There are outstanding parents who have easy children to parent and there are outstanding parents who are doing a damn good job with difficult children.  Don't get me wrong, there are some horrible parents out there too.  But the next time you see a mom in the store with a child who seems out of control, don't judge.  She may be the best damn parent out there who has a difficult child and in the end, that child will become a wonderful, productive memeber of society due to her patience, love and understanding of who that child can be.

Friday, September 7, 2012

Allergic to Bees

My husband and kids are all afraid of  bees.  It drives me crazy because they don't like to do things outside just because of the bees.  I don't love bees.  You won't find me outside luring them in my dirction so I can kiss them on the lips or anything but I can tolerate them.  And I refuse to give up "deck time" in order to avoid them.  I do have traps in the trees to keep them at bay.

So last Wed. I had left my office for a meeting and called Brian to make sure he was still able to pick up Keegan due to my late meeting.  He said yes, but that he would most likely pick him up early since the school called and said he had been stung.  I asked if he was OK and he said that he was sure he was fine.  The secretary had mentioned that he had a rash and wondered if he was allergic.  Brian told them that he wasn't. 

I tried to call B after my meeting but he didn't answer any of his phones.  I went to my next meeting and took my phone with me.  I aplogized since I never take a phone to a meeting and explained the whole bee thing.  No calls.

After the meeting I went to my office and got the message the secretary had left me saying she was concerned because he had a rash all over his back.  I dismissed it myself but called home.  Daniel answered and said that dad had gone back to work but that everyone was fine.  I asked about Keegan and he said "he's broken"  (Daniel has an interesting sense of humor) I asked for clarification and was told that he had been stung by a bee.  "I know! but is he OK?"  "Ya he's fine."  "OK then, since its been a very crazy day I will get Cafe Rio and be home in 30 minutes."  I got home only to find that Keegan's hand was the size of a baseball.  And no one found that odd?!
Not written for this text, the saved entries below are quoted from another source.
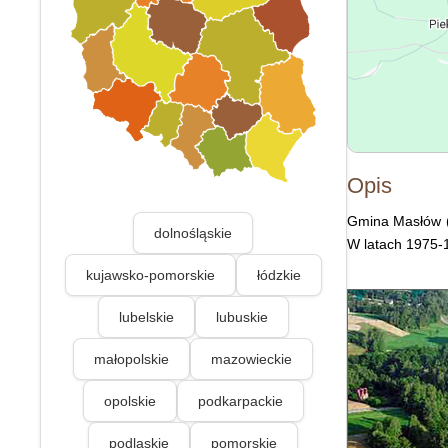
Opis
Gmina Masłów (d
dolnośląskie
W latach 1975-1
kujawsko-pomorskie
łódzkie
lubelskie
lubuskie
małopolskie
mazowieckie
opolskie
podkarpackie
podlaskie
pomorskie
I called the pediatrician but it was after hours so I had to wait.  I fully anticipated having to drive back to the hospital to see the on-call person.  A few minutes later Karen called (she is one of my favorite peds- I want to be her when I grow up)  She said to give him Benadryl and ice it.  I told her my concern was that bee stings get worse with each exposure and she agreed.  She said to call Lisa (our reg ped) in the morning.

It turns out Keegan is one of the those kids who gets hyped up on Benadryl- sad, I was kind of looking forward to it knocking him out (I know that I am not the only mom who kind of enjoys an occasional day of a sick kid cause it calms them down).

The next morning his hand was bigger.  So I gave him another dose and called the pediatrician's office.  Then we packed up the car and headed to my office.  Oh a day of my kid in my office means nothing gets done.  But who is complaining because really how many moms can avoid using sick time to care for their child.......

We got to the appointment and were told that he isn't necessarily allergic to bees but that he had an LLR  (Large Localized Reaction) except remember that part about the secretary saying he had a rash?  I told Lisa that I never saw a rash but that the secretary said he had one.  She said that based on the information given, we still couldn't say allergy but........... There is a5-10% chance that if he gets stung again it could become a full blown anaphylactic reaction.  5-10%?!  My analogy- That means that if you were going to a party with 100 people somewhere between 5 and 10 would get shot and die.  Would you still go to the party?  My pediatrician agreed and now we have epi pens.  The damn things aren't cheap either.  With insurance they are 40.00 each set.  I have two sets one for school and one for my purse.  And they expire in a year.  But its a good investment.